I always love visits from friends, especially this group of people. I met up with them at their hotel on Music Row, and we were off to dinner. Mee-guel had the honor of picking the restaurant, mostly because the rest of us were too indecisive to choose a place, and we ended up at the Tin Angel. I had never been there before, but it looked decent, plus it was getting late for dinner and everyone was getting a bit hungry. Of course there was a wait for a table, which lasted about an hour, but we'd be fine just as long as we had access to the bar.
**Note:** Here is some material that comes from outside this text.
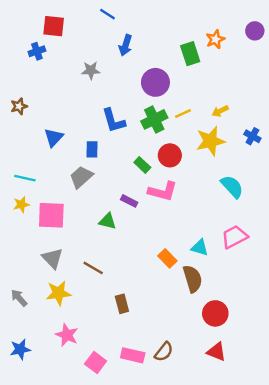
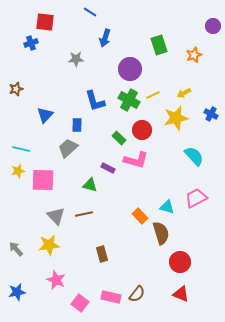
orange star: (215, 39) -> (194, 55), moved
green cross: (154, 119) -> (129, 100), turned -35
gray triangle: (52, 258) -> (56, 216), moved
brown line: (93, 268) -> (84, 214), moved, turned -42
I introduced Blance and Mee-guel to Yazoo beer, a Nashville favorite, and they seemed to generally enjoy it, however they were really aching for the nectar of the south known as PBR.
While we were waiting for the table, I ran into some of my Nashvillian friends who were also waiting, and some how we got into a conversation of the correct pronunciation and references of common items. I do not care what anyone says, a Coke is a Coca-Cola, not whatever other soft drink you may be asking for. If you want a Sprite, don't order a Coke, order a damn Sprite.
Anyway, as we were waiting we all started pounding back Yazoo and Cabernet. It was going to be quite the exciting evening. It was quite an eclectic crowd at the Tin Angel, but I was beginning to have a difficult time determining if people were in Halloween costumes, or just dressed like normally. One girl was in a mess of tulle, perhaps in an attempt to be Lady Gaga, but really was just a tool. An older woman at the bar probably wasn't in a costume, but had a delightful sequin top on, and Victoria Secret velour pants with PINK slapped across the butt. From the get-go Blanche was not all impressed with what she was wearing, and it wasn't even a costume, so we came up with the plan that if all else fails, we she could just be badly dressed and I would be Clinton Kelly, however, compared to some of these people, we actually seemed a bit over dressed.
Dinner was fantastic, and Dorothy will have you know that this is the place to go for risotto. We over indulged ourselves in entrees, desserts, and drinks, but it was all worth it. We also had quite the conversations, ranging from the Nashville flood to menstruating. Once dinner was over we had to return Betty White back to the hotel, but the rest of us were ready for Paradise Park and some PBR.
Upon getting into the bar we quickly took over the pool table. Mee-guel and Dorothy are quite the pool sharks, whereas Blanche and I have quite a difficult time even trying to figure out how to hold the stick right. Dorothy took me under her wing and was determined to coach me on how to shoot a decent game of pool, but I wasn't having any luck. She told me that I need to be able to walk into any bar and be able to hold my own at whatever activity they offer, and I responded that I could sure hold my own when it came to drinking, and that was the most important activity at any bar I've ever been to.
Hours passed and we went through our fair share of pitchers of PBR and many games of pool. I don't know what it is about it, but PBR just tastes so much sweeter on Broadway. We managed to hold down the pool table the entire night, and made a few friends along the way. I almost vomited when I looked up after my turn shooting and saw a couple making out on the couch at the end of the pool table. First off, the couch is nastier than anything I have seem come out of frat house or a crack house, and secondly, the skank had about 12 inches of toilet paper stuck to her shoe that she had thrusted into the air as her man friend laid on top of her. I'm pretty sure there may have been some penetration going on, and in my opinion, people like that are the reason there is a bedbug plague sweeping America.
During one round I just happened to look over my shoulder to notice a flannel wearing gentleman standing almost on top of me. He seemed to be roughly my age and didn't have crazy eyes from what I could tell, but never once made a move or introduced himself. For about 20 minutes, he just stood inches from me and smirked every time I glanced over. I should probably check Missed Connections to see if he posted anything about me.
The highlight of the evening for Blanche and I was most definitely not struggling at pool, but instead judging every skanks' Halloween costume. In my opinion, dressing as anything 'sexy' is not a costume, it's just you being a slut, and on top of that, if I have to ask what your costume is supposed to be, it probably isn't very good.
Eventually it was time to go home, and the bar kicked us out. I had a great time with the Golden Girls and Mee-guel, and frankly, after a visit from them, Nashville will never be the same.